Отдавать себя в залог. Тлеть.
Жить и жать – брать! Срезать из собственного
опыта даже то, что еще не дозрело. Превращать язык, как орган тела, в язык, как
средство, с помощью которого можно дезориентировать, разбить и умертвить
рассудок. Прожигать глаголом большие дымящиеся раны в своем теле. С рваными,
обугленными краями. Притягательное зрелище…
Лазарь. Воскрешение было беспроигрышным ходом.
Почему-то эллину, для того, чтобы верить в своих необязательных богов, чудеса
не нужны были, а сыну божьему, для утверждения Бога Единого – чудеса
понадобились.
А мне нужны доказательства? Или моего сознания довольно?
Мне нужны доказательства, опрокидывающие все мои представления о реальности?

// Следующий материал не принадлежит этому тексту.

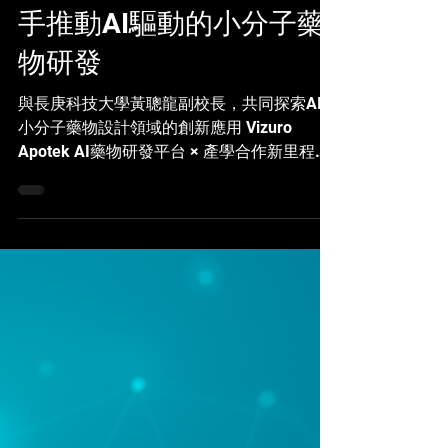
最新消息
Vizuro與長庚科技大學攜
手推動AI驅動的小分子藥
物研發
與長庚科技大學黃聰龍副校長，共同探索AI在
小分子藥物設計領域的創新應用 Vizuro
Apotek AI藥物研發平台 × 產學合作新里程碑
台北｜2025 年 08 月 22 日 — 美國公司
Vizuro LLC，專注於多模態因果AI與生成式AI
技術創新，今日宣布與長庚科技大學副校長暨
特聘教授黃琮朗博士簽署合作備忘錄
（MOU）。此次合作為雙方邁向正式產學合
作協議的重要起點，目標是透過Vizuro旗下AI
藥物研發平台 Apotek ，共同推進小分子藥物
的創新研發。 根據合作備忘錄，Vizuro與長
庚科技大學將展開以Apotek平台為核心的聯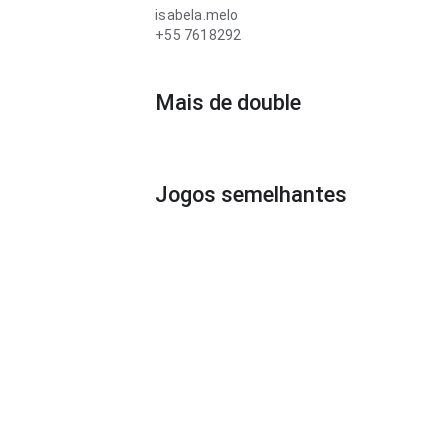
isabela.melo
+55 7618292
Mais de double
Jogos semelhantes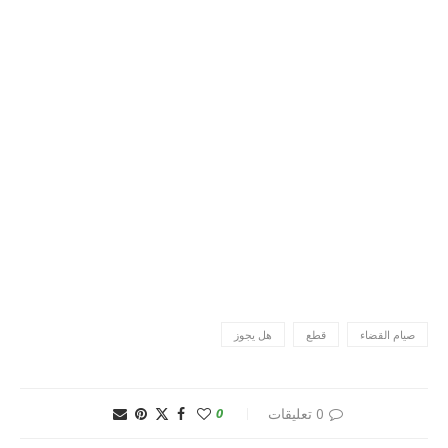
صيام القضاء
قطع
هل يجوز
0 تعليقات
0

Или с меня довольно комфортного чувства защищенности, ощущения причастности к
некоему уставу, установленному задолго до меня?

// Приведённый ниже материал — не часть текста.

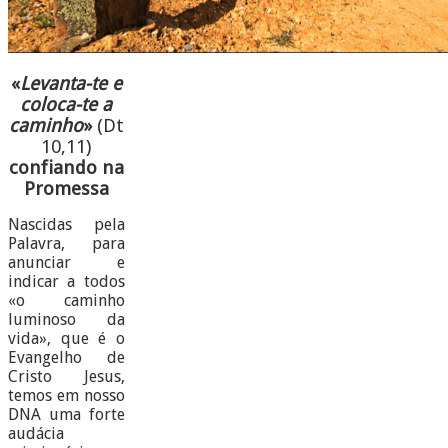
«
Levanta-te e
coloca-te a
caminho
»
(Dt
10,11)
confiando na
Promessa
Nascidas pela
Palavra, para
anunciar e
indicar a todos
«o caminho
luminoso da
vida», que é o
Evangelho de
Cristo Jesus,
temos em nosso
DNA uma forte
audácia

Эллин жил весело и довольствовался логикой. Христос
логику положил себе на лицо, как скорпиона. Потом открыл рот. Высунул язык.

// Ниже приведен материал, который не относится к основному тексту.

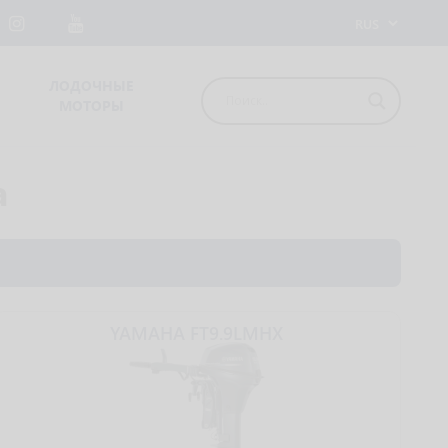
ЛОДОЧНЫЕ
МОТОРЫ
a
YAMAHA FT9.9LMHX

Позволил скорпиону медленно заползти внутрь себя. Закрыл рот. Превратился в яд
скорпиона, разбрызганный на камне. Этот камень отрекся от истины. Трижды. После
чего длительно раскаивался. Раскаялся. По-своему, по-каменному очаровал Христа,
который положил камень возле райских врат. А на камень бросил ключ от этих
врат. И камень стал привратником.
У чуда нет опровержения в глазах очевидца. Раз Лазарь
воскрес, значит, сотворивший такое – облачен полномочиями. А кто может ссудить
человеку такие полномочия? Только Тот, Кто внутри смерти видит самого себя, не
пугается увиденного, владеет собой и способен превратить смертное в нечто
осязаемое и поддающееся изменению. Например, в воскрешение. Настоящее
человеческое воскрешение. И Лазарь выпал из чистилища на душный двор, выпал,
спелёнутый и не готовый.
Внутри него постепенно становилось все больше заполненного
пространства. Он сидел на лавке, закрыв глаза, и чувствовал, как пальцы ног
наполняются костями, сухожилиями. Мясом. По форме оболочки тела снизу вверх ползет
уровень плотности, как ртуть в термометре. Уровень плоти поднимается всё выше,
доходит до горла, заполняет голову, вытесняет из мозга образы небытия, такие
прозрачные, разреженные. В которых нет света. Потому что на том свете нет
света. Есть только сумрачные переходы из тьмы во тьму, когда становятся
различимы только смутные очертания. Смутные контуры. А самого себя нет.
Лазарь сидел с закрытыми глазами. Слышал блеянье
овцы. Звук голосов. И чувствовал, как по его телу ползет скорпион. Проползает
сквозь кожу. Сквозь костяк. Заползает в самое средостение тела. Проходит сквозь
сердце. Сквозь печень. Рвет легкие. Трахею. Глазные яблоки.
Представление окончено. Персонаж воскрешен, права
и полномочия доказаны. Необходимости в дальнейшем продолжении представления
нет. Лазарь, от которого ткань, пропитанную растительными соками,
препятствующими разложению, не стали даже отдирать (поскольку отодрать ее можно
только вместе с кожей, заживо); Лазарь, которому для жизни разрешено было
сделаться только аргументом в пользу; Лазарь, которому жить незачем, – умирает
снова. Никого это не интересует, естественно. Впереди много других возможностей
для чуда. Сам чудотворец окажется в силах смертью смерть попрать. И тем
утвердит себя в статусе. А всё вместе это – радость. Маленькая пьеса в
кукольном театре. Бенефис ирреального.